But we also know that the DEA remains the final word in rescheduling, no matter what the Department of Health and Human Services would hope.
What happened? While you were (maybe) on vacation, the DEA did acknowledge last week that they are indeed “conducting its review”.
When states snooze, they lose (cannabis consumers)
IYKYK: One of the best places to locate your cannabis retail establishment is right on the border of a state without legal cannabis. Think Nevada and Utah. Kansas and Colorado. New Mexico and Texas.
Why it matters: States that are slow-rolling their legalization efforts aren’t really stopping their residents from buying legal cannabis. They’re stopping their residents from buying legal cannabis locally.

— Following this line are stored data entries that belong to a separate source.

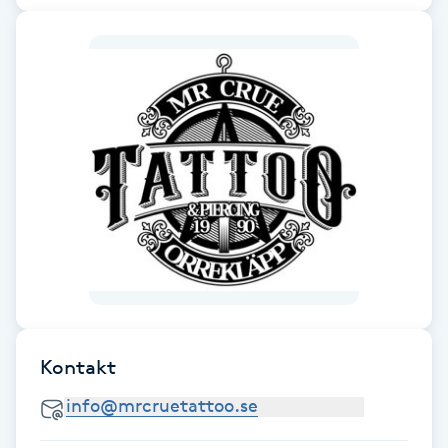
Fotsvamp
Fotvård
Fransar
Fransborttagning
Fransfärgning
Fransförlängning
Fransförlängning Megavolym
Kontakt
Fransförlängning Volym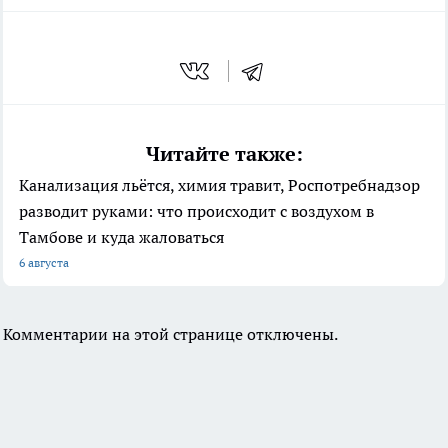
Читайте также:
Канализация льётся, химия травит, Роспотребнадзор
разводит руками: что происходит с воздухом в
Тамбове и куда жаловаться
6 августа
Комментарии на этой странице отключены.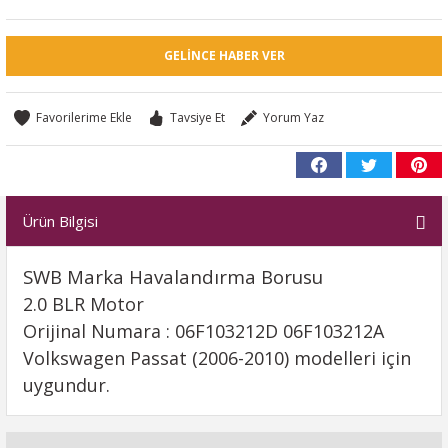
GELINCE HABER VER
Tavsiye Et
Yorum Yaz
Ürün Bilgisi
SWB Marka Havalandırma Borusu
2.0 BLR Motor
Orijinal Numara : 06F103212D 06F103212A
Volkswagen Passat (2006-2010) modelleri için
uygundur.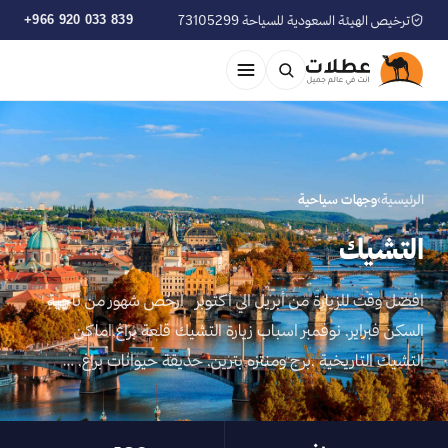
ترخيص الهيئة السعودية للسياحة 73105299
+966 920 033 839
الرئيسية
›
وجهات سياحية
التشيك
افضل وقت للزيارة من أبريل الي أكتوبر ارخص شهور من ناحية
السكن فبراير, نوفمبر اسباب زيارة التشيك قلعة براغ,اماكن
التشيك التاريخية ,برج ومنتزه بترين, حديقة حيوانات براغ, …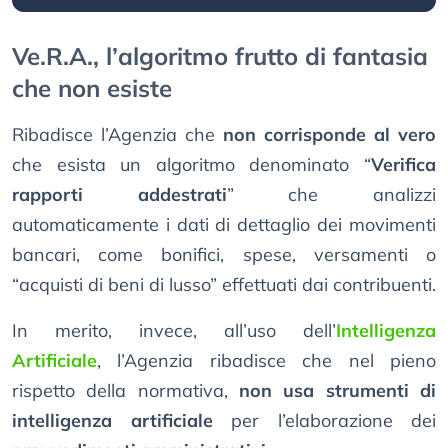
Ve.R.A., l’algoritmo frutto di fantasia
che non esiste
Ribadisce l’Agenzia che
non corrisponde al vero
che esista un algoritmo denominato “
Verifica
rapporti addestrati
” che analizzi
automaticamente i dati di dettaglio dei movimenti
bancari, come bonifici, spese, versamenti o
“acquisti di beni di lusso” effettuati dai contribuenti.
In merito, invece, all’uso dell’
Intelligenza
Artificiale
, l’Agenzia ribadisce che nel pieno
rispetto della normativa,
non usa strumenti di
intelligenza artificiale
per l’elaborazione dei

Florida lawmaker wants to cap THC at 10%
But wait, there’s more: With a big market already in place, and a legalization measure hopefully in the works, a Republican Florida House of Representatives member Ralph Massullo introduced a bill that caps THC in would-be adult-use flower products at 10 percent. (Note: The previous sentence is not a typo.)
Why it matters? Hopefully, if you’re reading this newsletter, you know what a bad idea a 10 percent cap on THC is. Aside from the challenge of producing ultra-low THC flower, the truth is that THC sells.

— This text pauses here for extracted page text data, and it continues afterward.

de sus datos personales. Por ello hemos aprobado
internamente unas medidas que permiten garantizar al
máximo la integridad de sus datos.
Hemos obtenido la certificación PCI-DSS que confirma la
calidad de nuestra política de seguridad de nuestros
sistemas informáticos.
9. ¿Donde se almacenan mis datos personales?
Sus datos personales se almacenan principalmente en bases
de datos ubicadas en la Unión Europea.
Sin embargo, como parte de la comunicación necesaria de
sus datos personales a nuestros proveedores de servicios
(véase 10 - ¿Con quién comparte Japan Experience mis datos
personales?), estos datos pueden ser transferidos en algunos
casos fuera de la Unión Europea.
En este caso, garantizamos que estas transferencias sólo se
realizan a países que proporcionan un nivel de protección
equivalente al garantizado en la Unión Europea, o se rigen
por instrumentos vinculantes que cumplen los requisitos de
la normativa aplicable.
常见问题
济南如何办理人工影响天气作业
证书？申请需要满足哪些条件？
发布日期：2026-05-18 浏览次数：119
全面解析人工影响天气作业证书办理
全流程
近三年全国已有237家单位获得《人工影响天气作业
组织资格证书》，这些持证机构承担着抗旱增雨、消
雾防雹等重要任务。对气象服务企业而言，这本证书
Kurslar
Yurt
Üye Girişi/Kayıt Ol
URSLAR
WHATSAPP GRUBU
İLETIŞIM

Love it or hate it: Cannabis consumers often shop by potency. And if they can’t get the potency legally in Florida’s future adult-use market, consumers will certainly find high-potency flower somewhere else.
Here’s hoping cooler heads prevail in the Florida legislature.
Federal legalization doesn’t mean banking gets easier, necessarily
What’s happening? US cannabis advocates talk a ton about how federal legalization would normalize banking for cannabis businesses. Turns out, that may be optimistic.
Why it matters: Big banks didn’t get big from taking risks. And the truth is that banks, especially large national banks – whether in Canada or in the US – find the cannabis industry risky.
This is going to take time to rectify and overcome.
What’s next? All (cannabis) eyes in DC are focused on rescheduling.
The Department of Health and Human Services has recommended as much to the Drug Enforcement Agency, and the DEA is currently reviewing. (See the first story above.)
One of the big benefits of rescheduling could be normalization of banking – or at lease more normalization. But, as Canada has learned, it may not be fast, or easy.